Determination of Seasonal Influenza Intrahost Viral Diversity as a Function of Host Immune Status

Abstract

Abstract Background Seasonal influenza viruses evolve predominately via antigenic drift, the slow accumulations of genetic mutations leading to changes in key antigenic sites. Due to the accumulation of antigenic changes, influenza vaccines must be updated each year and, even then, can suffer from limited efficacy due to strain mismatch. Despite high levels of genetic diversity seen across the population, most studies show that intrahost viral diversity in humans following natural infection is limited. It is unclear where the population-level diversity in influenza virus originates. Previous studies have shown that host characteristics, such as pre-existing immunity, may affect the intrahost viral evolution during a single infection. As very young children have limited immunologic memory, we hypothesize these infections may serve as a source of viral diversity. Methods In this study, we characterize influenza genetic diversity in the pediatric population as a function of age and vaccine status. We use next generation sequencing to assess intrahost influenza virus diversity in 200 clinical isolates generated during the 2017-2018 flu season from children between 6 months and 18 years of age. We quantify intrahost diversity as the number and frequency of mutations of influenza virus present within each clinical isolate.
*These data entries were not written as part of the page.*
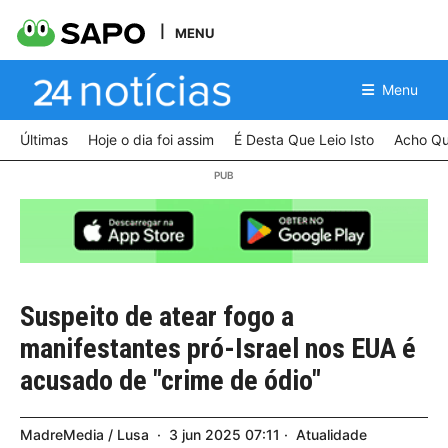
MENU
Menu
Últimas
Hoje o dia foi assim
É Desta Que Leio Isto
Acho Qu
Suspeito de atear fogo a
manifestantes pró-Israel nos EUA é
acusado de "crime de ódio"
MadreMedia / Lusa
3
jun
2025
07:11
Atualidade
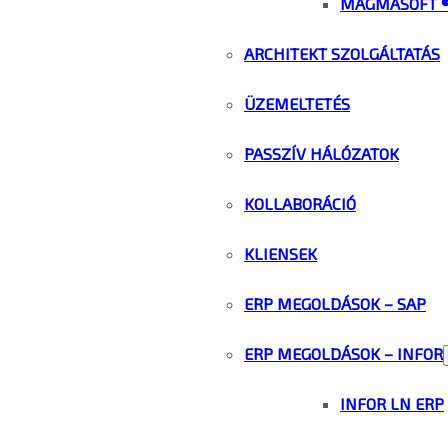
MAGMASOFT 
ARCHITEKT SZOLGÁLTATÁS
ÜZEMELTETÉS
PASSZÍV HÁLÓZATOK
KOLLABORÁCIÓ
KLIENSEK
ERP MEGOLDÁSOK – SAP
ERP MEGOLDÁSOK – INFOR
INFOR LN ERP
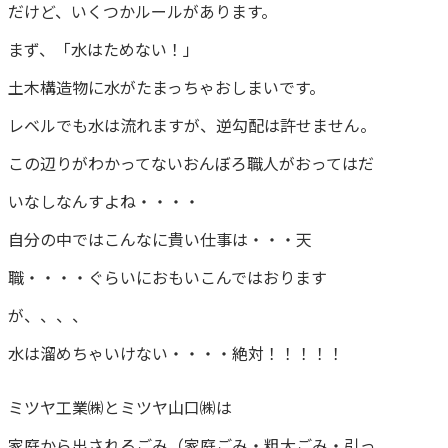
だけど、いくつかルールがあります。
まず、「水はためない！」
土木構造物に水がたまっちゃおしまいです。
レベルでも水は流れますが、逆勾配は許せません。
この辺りがわかってないおんぼろ職人がおってはだ
いなしなんすよね・・・・
自分の中ではこんなに貴い仕事は・・・天
職・・・・ぐらいにおもいこんではおります
が、、、、
水は溜めちゃいけない・・・・絶対！！！！！
ミツヤ工業㈱とミツヤ山口㈱は
家庭から出されるごみ（家庭ごみ・粗大ごみ・引っ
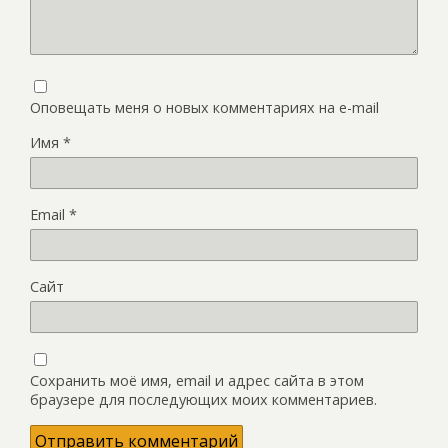
Оповещать меня о новых комментариях на e-mail
Имя
*
Email
*
Сайт
Сохранить моё имя, email и адрес сайта в этом
браузере для последующих моих комментариев.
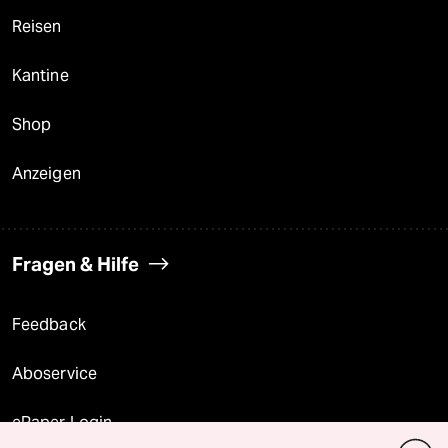
Reisen
Kantine
Shop
Anzeigen
Fragen & Hilfe
Feedback
Aboservice
ePaper Login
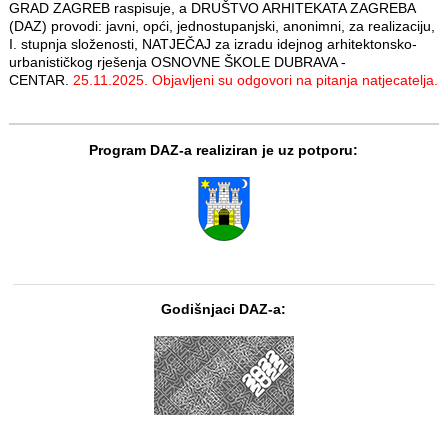
GRAD ZAGREB raspisuje, a DRUŠTVO ARHITEKATA ZAGREBA
(DAZ) provodi: javni, opći, jednostupanjski, anonimni, za realizaciju,
I. stupnja složenosti, NATJEČAJ za izradu idejnog arhitektonsko-
urbanističkog rješenja OSNOVNE ŠKOLE DUBRAVA -
CENTAR.
25.11.2025. Objavljeni su odgovori na pitanja natjecatelja.
Program DAZ-a realiziran je uz potporu:
Godišnjaci DAZ-a:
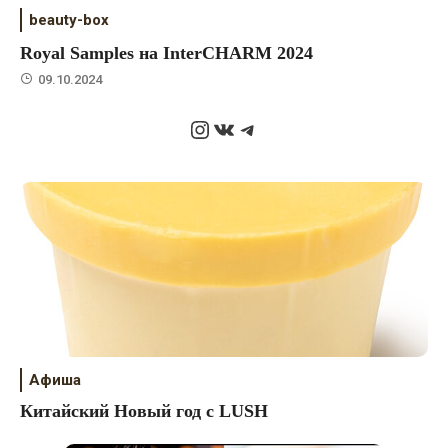
beauty-box
Royal Samples на InterCHARM 2024
09.10.2024
Instagram
ВКонтакте
Telegram
Афиша
Китайский Новый год с LUSH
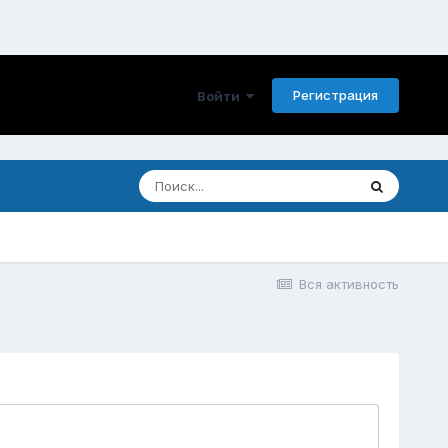
Регистрация
Войти
Вся активность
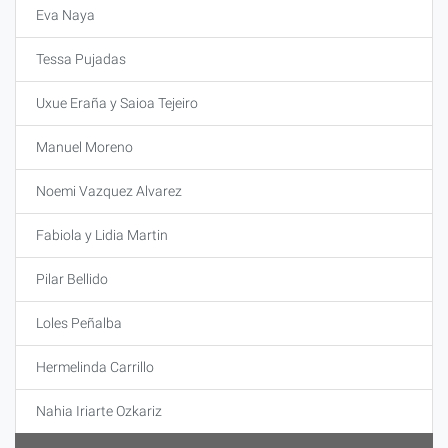
Eva Naya
Tessa Pujadas
Uxue Eraña y Saioa Tejeiro
Manuel Moreno
Noemi Vazquez Alvarez
Fabiola y Lidia Martin
Pilar Bellido
Loles Peñalba
Hermelinda Carrillo
Nahia Iriarte Ozkariz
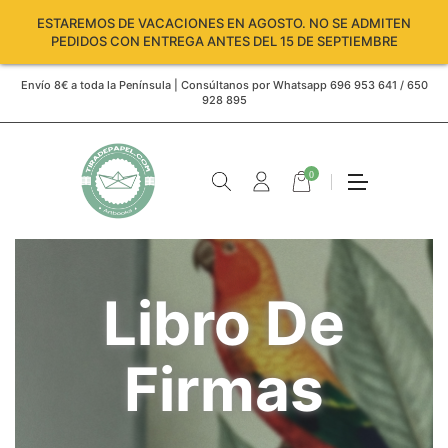
ESTAREMOS DE VACACIONES EN AGOSTO. NO SE ADMITEN
PEDIDOS CON ENTREGA ANTES DEL 15 DE SEPTIEMBRE
Envío 8€ a toda la Península | Consúltanos por Whatsapp 696 953 641 / 650
928 895
0
Libro De
Firmas
Carro
vacío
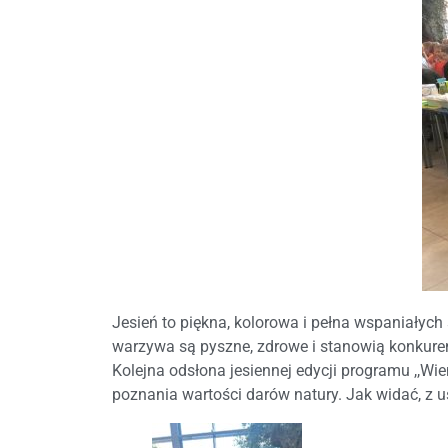
Jesień to piękna, kolorowa i pełna wspaniałyc
warzywa są pyszne, zdrowe i stanowią konkuren
Kolejna odsłona jesiennej edycji programu ,,W
poznania wartości darów natury. Jak widać, z uś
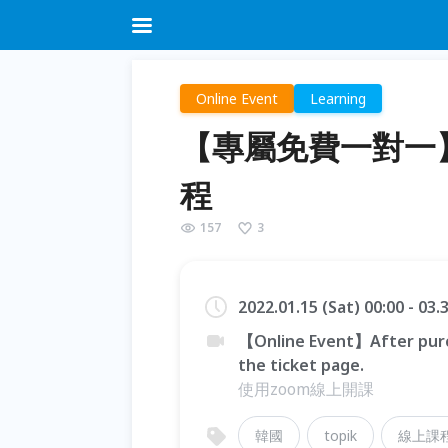
Online Event
Learning
【專屬免費一對一
程
157
3
2022.01.15 (Sat) 00:00 - 03
【Online Event】After purc
the ticket page.
使用zoom線上開課
韓國
topik
線上課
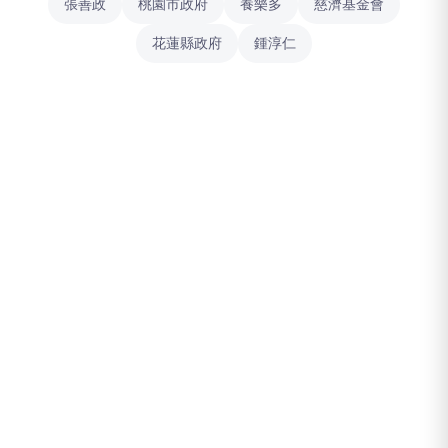
張善政
桃園市政府
養樂多
慈濟基金會
花蓮縣政府
鍾淳仁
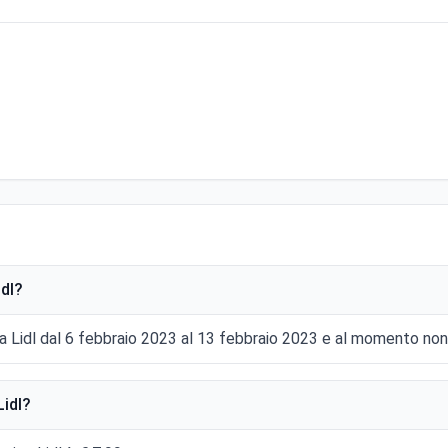
idl?
da Lidl dal 6 febbraio 2023 al 13 febbraio 2023 e al momento non
Lidl?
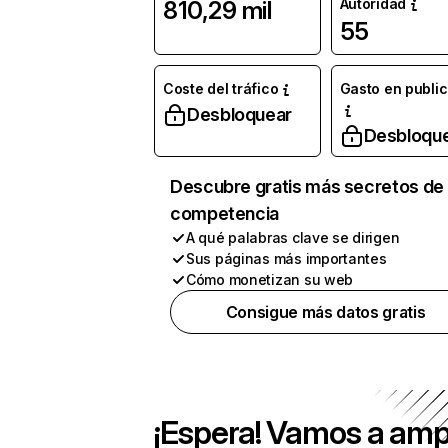
Autoridad
810,29 mil
55
Coste del tráfico
Gasto en publi
Desbloquear
Desbloqu
Descubre gratis más secretos de 
competencia
A qué palabras clave se dirigen
Sus páginas más importantes
Cómo monetizan su web
Consigue más datos gratis
¡Espera! Vamos a amp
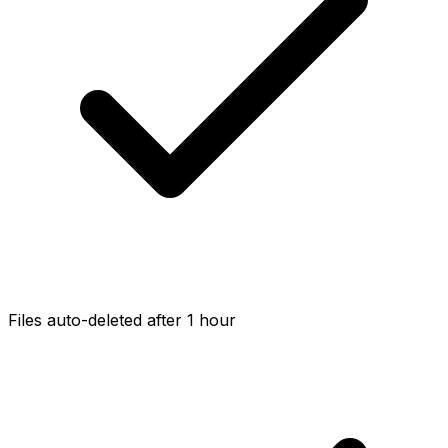
Files auto-deleted after 1 hour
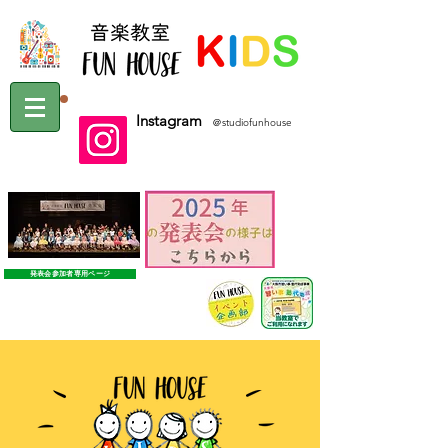
Instagram
＠studiofunhouse
​←日々の日常を頻繁に更新中♪
発表会参加者専用ページ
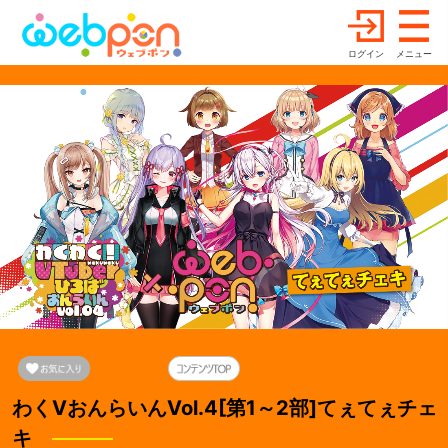
ログイン
メニュー
わくVおんらいんVol.4[第1～2部]てぇてぇチェ
キ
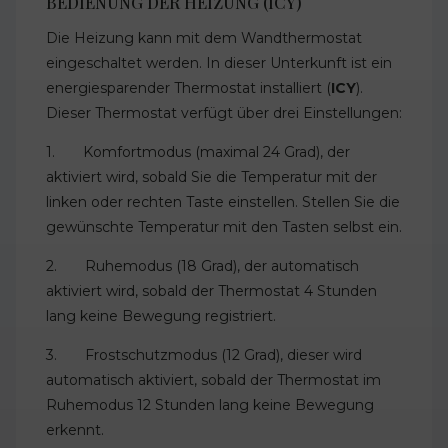
BEDIENUNG DER HEIZUNG (ICY)
Die Heizung kann mit dem Wandthermostat
eingeschaltet werden. In dieser Unterkunft ist ein
energiesparender Thermostat installiert (
ICY
).
Dieser Thermostat verfügt über drei Einstellungen:
1. Komfortmodus (maximal 24 Grad), der
aktiviert wird, sobald Sie die Temperatur mit der
linken oder rechten Taste einstellen. Stellen Sie die
gewünschte Temperatur mit den Tasten selbst ein.
2. Ruhemodus (18 Grad), der automatisch
aktiviert wird, sobald der Thermostat 4 Stunden
lang keine Bewegung registriert.
3. Frostschutzmodus (12 Grad), dieser wird
automatisch aktiviert, sobald der Thermostat im
Ruhemodus 12 Stunden lang keine Bewegung
erkennt.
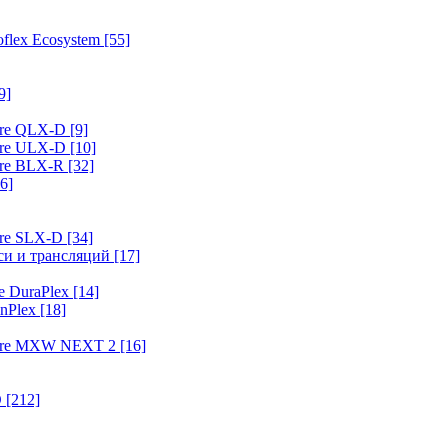
flex Ecosystem
[55]
9]
ure QLX-D
[9]
ure ULX-D
[10]
ure BLX-R
[32]
6]
ure SLX-D
[34]
иси и трансляций
[17]
e DuraPlex
[14]
nPlex
[18]
hure MXW NEXT 2
[16]
O
[212]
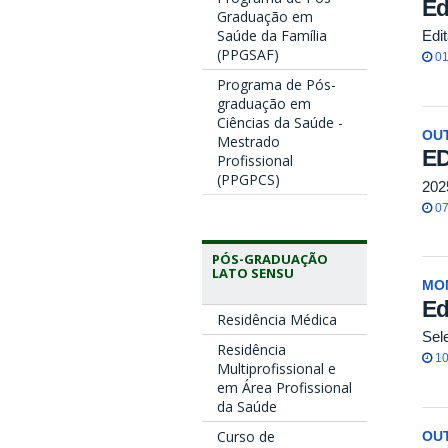
Ed
Graduação em
Saúde da Família
Edi
(PPGSAF)
01
Programa de Pós-
graduação em
Ciências da Saúde -
OU
Mestrado
ED
Profissional
(PPGPCS)
202
07
PÓS-GRADUAÇÃO
LATO SENSU
MO
Ed
Residência Médica
Sel
Residência
10
Multiprofissional e
em Área Profissional
da Saúde
Curso de
OU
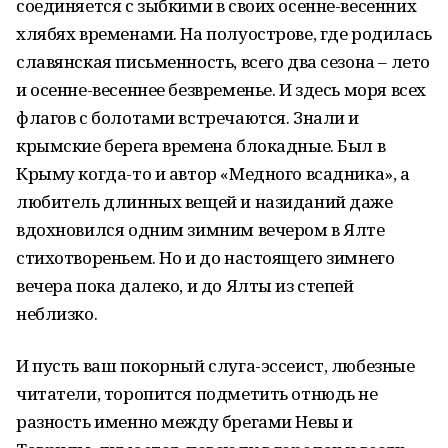
соединяется с зыбкими в своих осенне-весенних
хлябях временами. На полуострове, где родилась
славянская письменность, всего два сезона – лето
и осенне-весеннее безвременье. И здесь моря всех
флагов с болотами встречаются. Знали и
крымские берега времена блокадные. Был в
Крыму когда-то и автор «Медного всадника», а
любитель длинных вещей и назиданий даже
вдохновился одним зимним вечером в Ялте
стихотвореньем. Но и до настоящего зимнего
вечера пока далеко, и до Ялты из степей
неблизко.
И пусть ваш покорный слуга-эссеист, любезные
читатели, торопится подметить отнюдь не
разность именно между брегами Невы и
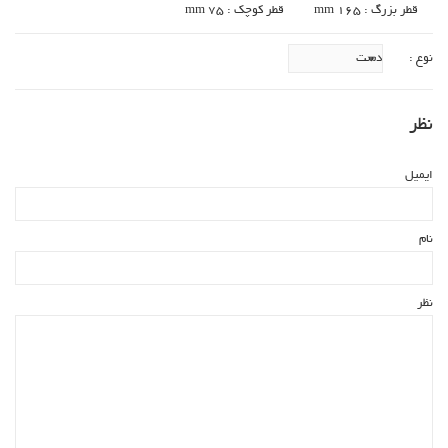
قطر بزرگ : mm 165
قطر کوچک : 75 mm
نوع :
نظر
ایمیل
نام
نظر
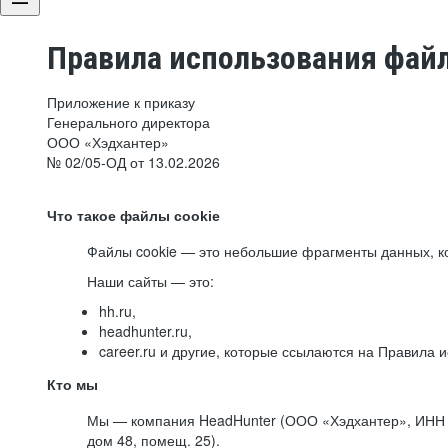
Правила использования файл
Приложение к приказу
Генерального директора
ООО «Хэдхантер»
№ 02/05-ОД от 13.02.2026
Что такое файлы cookie
Файлы cookie — это небольшие фрагменты данных, ко
Наши сайты — это:
hh.ru,
headhunter.ru,
career.ru и другие, которые ссылаются на Правила
Кто мы
Мы — компания HeadHunter (ООО «Хэдхантер», ИНН 77
дом 48, помещ. 25).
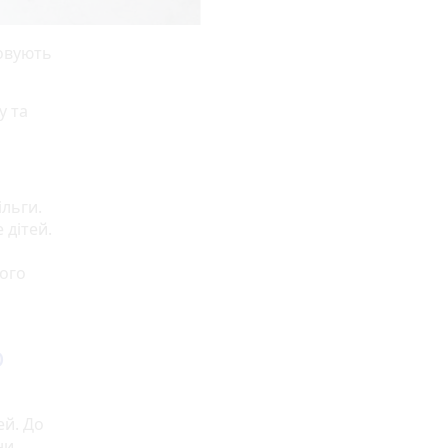
ховують
у та
ільги.
 дітей.
ього
ю
ей. До
ни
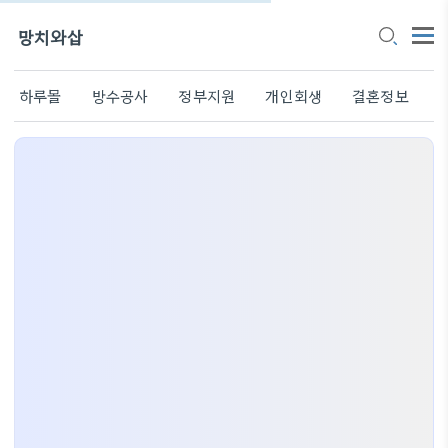
망치와삽
하루몰
방수공사
정부지원
개인회생
결혼정보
The clinical samples were obtained from left over influenza-positive nasopharyngeal swabs from the Children's Hospital of Philadelphia Infectious Disease Diagnostics Laboratory. We stratify these isolates by host subject age and vaccine status (with respect to that season's influenza vaccine). Results The isolates sequenced thus far fall within the 6B.1A, 6B.1A.1, and 6B.1A.5b clades for H1N1 and 3C.2a.1, 3C.2a2, and 3C.3a1 clades for H3N2, as expected. Thus far, there does not appear to be a significant relationship between the number of variants detected and either the age or vaccine status of the subject for either H3N2 or H1N1, though this may change as additional isolates are sequenced. Conclusions Through ongoing studies, we evaluate how host age and vaccination status influences intrahost viral diversity. Using clinical metadata, we investigate the association between viral diversity and the duration of symptoms and disease severity. By identifying a reservoir of influenza diversity, we will be better able to evaluate influenza strains for inclusion in the seasonal vaccine.